Sin dudas lo que muchas veces se extraña en el cine contemporáneo es precisamente el desquicio que Jung plasma a lo largo de La Villana, capa visible de una valentía progresista que apunta al mercado internacional ofreciendo un combo con un poco de todo para que cada uno disfrute del ingrediente específico que se amolde a su paladar.
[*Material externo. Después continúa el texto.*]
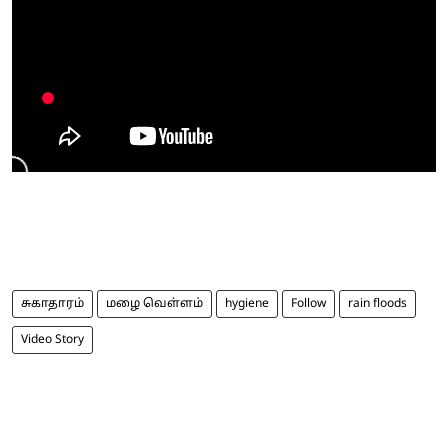
சுகாதாரம்
மழை வெள்ளம்
hygiene
Follow
rain floods
Video Story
Ahora bien, más allá de las dos secuencias ya mencionadas, la propuesta cuenta con otros instantes gloriosos de acción (pensemos en la lucha con sables arriba de las motos o la breve aunque muy poderosa -y sangrienta- contienda en paños menores) y logra que las vueltas más ridículas de la trama se sostengan con una generosa armonía estructural que sería totalmente impensada en los productos de casi cualquier otra cinematografía nacional que no sea la surcoreana (la maternidad de Sook-hee, su reconversión a actriz teatral y todos los giros que se suceden a partir de su boda son claros ejemplos de ello). Desde ya que por momentos a Jung se le va un poco la mano con una catarata de “sorpresas” que no lo son del todo porque en la mayoría de los casos llaman la atención por la sola arquitectura explícitamente no cronológica de la experiencia en su conjunto, sin embargo no se puede pasar por alto la intensidad de esta gesta de revancha y justicia al repalazo, vía una reconstitución identitaria que de tanto en tanto se ubica en la misma sintonía de la eficacia y la memoria fracturada de esa máquina de la muerte llamada Jason Bourne. Si a Kill Bill: Vol. 1 (2003) y Kill Bill: Vol. 2 (2004) le cortásemos los diálogos redundantes y la impostación sentimental amigable para con el público femenino, de seguro tendríamos una obra similar a La Villana, una epopeya ciclotímica que se hace un festín unificando la acción impiadosa y adrenalínica de los videojuegos de disparos o shooters -en primera o tercera persona, es indistinto- y una mecánica narrativa que lleva las catástrofes personales hasta las últimas consecuencias, esas que nos dejan con un único paliativo capaz de traer algo de paz: el ver sin vida el cuerpo de los victimarios y/ o responsables de tamaño dolor.